═══ MATERIAL PROVIDED ═══
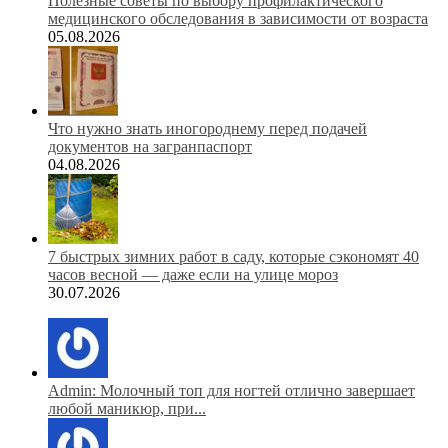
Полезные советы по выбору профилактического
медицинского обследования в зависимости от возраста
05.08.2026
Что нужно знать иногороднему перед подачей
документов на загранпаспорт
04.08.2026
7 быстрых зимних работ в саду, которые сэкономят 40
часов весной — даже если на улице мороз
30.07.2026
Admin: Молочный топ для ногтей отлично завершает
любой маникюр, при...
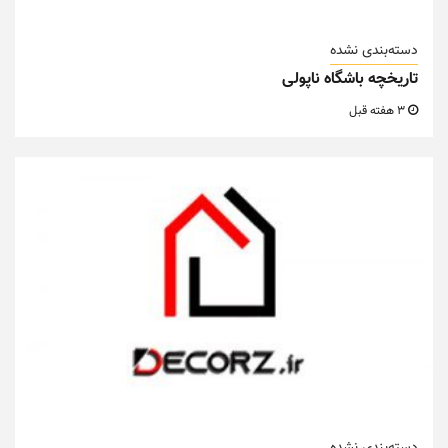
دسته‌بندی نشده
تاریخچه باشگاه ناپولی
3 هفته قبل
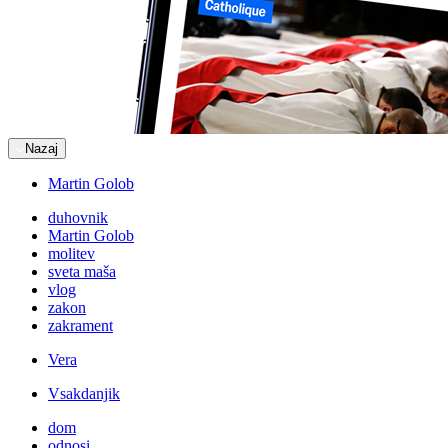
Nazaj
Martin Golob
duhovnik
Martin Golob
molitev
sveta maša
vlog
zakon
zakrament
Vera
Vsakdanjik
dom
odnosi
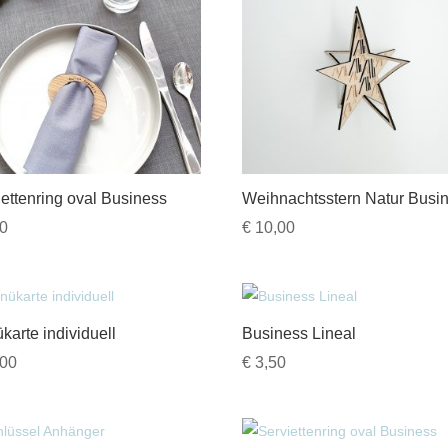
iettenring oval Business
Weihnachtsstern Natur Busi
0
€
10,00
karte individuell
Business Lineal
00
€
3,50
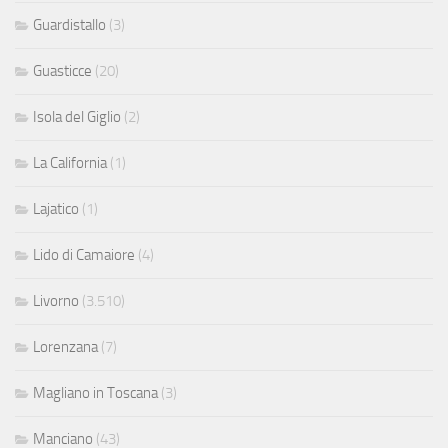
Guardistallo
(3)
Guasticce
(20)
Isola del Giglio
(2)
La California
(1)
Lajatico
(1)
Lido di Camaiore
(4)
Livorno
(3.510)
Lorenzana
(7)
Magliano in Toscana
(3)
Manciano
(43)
═══
WHAT YOU HAVE TO DO
The answer must consist of each line from the entries that contains the string "Business".

TASK ANSWER
iettenring oval Business
Business Lineal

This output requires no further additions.